Then I slap myself on the forehead and ask myself a question: Why? What’s wrong with me? I had it so good, so why did I have to go and ruin everything. I finally had a streak of clean days, so why did I relapse again?
What I didn’t understand is that I’m like that guy in the joke who tried to train his horse not to eat. By the time he finally succeeded – the horse was dead. I fell because I cannot live without porn. It is true that it’s more economical to raise a horse that doesn’t eat, but unfortunately it’s simply not possible. It’s more enjoyable for me to live without lust, but unfortunately, for me, it also seems impossible.
That’s because porn is not my real problem. On the contrary, porn is my best solution! If lust was just the problem, the pain and the sadness, I’d have no problem stopping it. But lust is essentially my solution, so I have to keep using it again and again to avoid dealing with my issues, despite the high price I pay each time.

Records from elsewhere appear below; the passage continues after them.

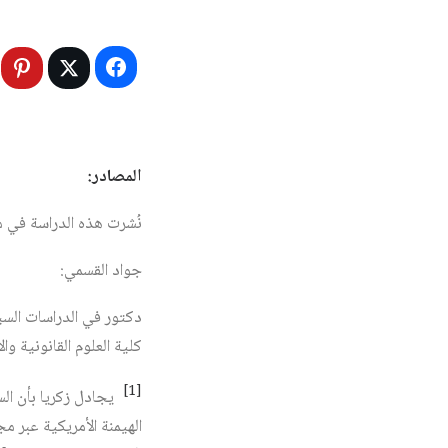
المصادر:
نُشرت هذه الدراسة في مجلة المستقبل
جواد القسمي:
دكتور في الدراسات السيا
كلية العلوم القانونية و
[1]
يجادل زكريا بأن الس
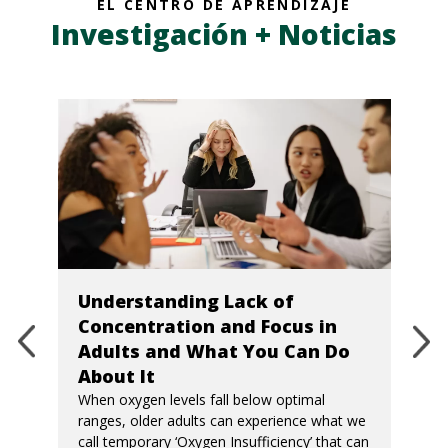
EL CENTRO DE APRENDIZAJE
Investigación + Noticias
Understanding Lack of
Concentration and Focus in
Adults and What You Can Do
About It
When oxygen levels fall below optimal
ranges, older adults can experience what we
call temporary ‘Oxygen Insufficiency’ that can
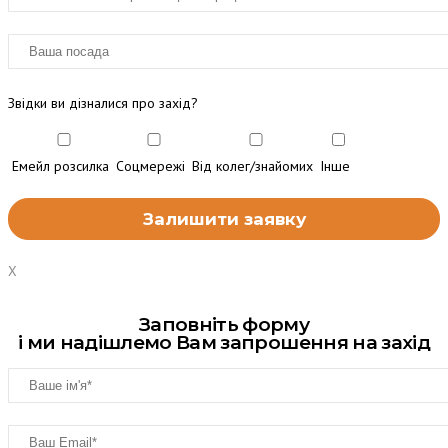
Звідки ви дізналися про захід?
Емейл розсилка
Соцмережі
Від колег/знайомих
Інше
X
Заповніть форму
і ми надішлемо Вам запрошення на захід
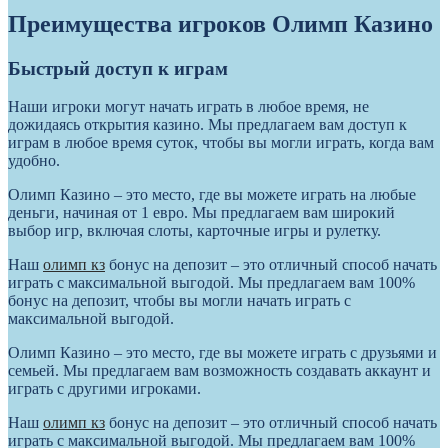
Преимущества игроков Олимп Казино
Быстрый доступ к играм
Наши игроки могут начать играть в любое время, не
дожидаясь открытия казино. Мы предлагаем вам доступ к
играм в любое время суток, чтобы вы могли играть, когда вам
удобно.
Олимп Казино – это место, где вы можете играть на любые
деньги, начиная от 1 евро. Мы предлагаем вам широкий
выбор игр, включая слоты, карточные игры и рулетку.
Наш
олимп кз
бонус на депозит – это отличный способ начать
играть с максимальной выгодой. Мы предлагаем вам 100%
бонус на депозит, чтобы вы могли начать играть с
максимальной выгодой.
Олимп Казино – это место, где вы можете играть с друзьями и
семьей. Мы предлагаем вам возможность создавать аккаунт и
играть с другими игроками.
Наш
олимп кз
бонус на депозит – это отличный способ начать
играть с максимальной выгодой. Мы предлагаем вам 100%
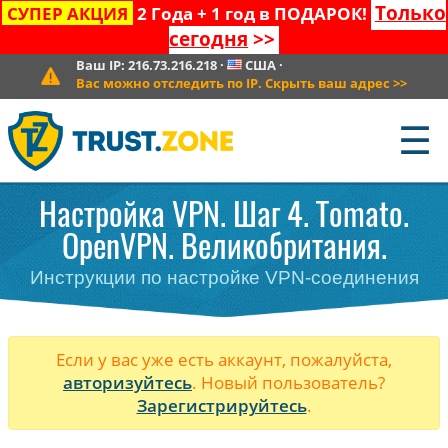
Только
СУПЕР АКЦИЯ
2 Года + 1 год в ПОДАРОК!
сегодня
>>
Ваш IP:
216.73.216.218
·
США
·
Вас можно отследить по IP. Скрыть ваш адрес
>>
☰
Настройка VPN. Шаг 4. Tomato.
OpenVPN. Великобритания.
Инструкции по настройке VPN-соединения
Если у вас уже есть аккаунт, пожалуйста,
авторизуйтесь
. Новый пользователь?
Зарегистрируйтесь
.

Perhaps it would be easier to understand if we look at alcoholics. The famous saying is that he “drowns his grief in a glass of booze.” In fact, what happens to him is that when he has a hard time in life, he drinks. There could be a thousand different methods of coping, but the bottom line is that the drink is the best, quickest solution to all his problems! If he feels uncomfortable with himself, whether it is difficult for him at home, or whether it’s complications at work, or just that he feels empty, the drink will solve everything. That’s how it is with alcohol, and that’s how it is with porn.
So when I say I’m happy when I do not use porn, it’s a lie that I tell myself. Maybe it would be better to call it an illusion. The sad truth is that I just can’t live without it
This business gets complicated, because porn is the “solution ” that solves my problem, and its price keeps going up. If we go back to the example of an alcoholic, at first, drinking seems to be the solution, because the consequences of drinking are negligible. However, the longer it goes on like that, the worse the consequences become. At that point, the alcoholic really wants to stop, but discovers that he can’t. He can’t manage without the alcohol, but he can’t have a normal life with it, either. He’s trapped.
My use of lust is the same thing. If I don’t use it, I’m in trouble, because then I won’t have my solution. If I do use it, I’m in trouble because it destroys me.
So, when I want to quit my addiction, I don’t need to find a solution to my problem of porn, but a solution for a completely different problem: my life. When they tell me to stop using porn, they don’t say stop dealing with my problems, but rather the opposite: stop using my regular “solution” to escape from all my difficulties. That’s why it’s so hard to stop. I need a solution that will be better than the previous solution!
The only answer I have found that is even better than the previous solution was to find God. This is the essence of the Second Step, We finally understand that we need a spiritual solution for our problem. Only God can provide us with a genuine solution.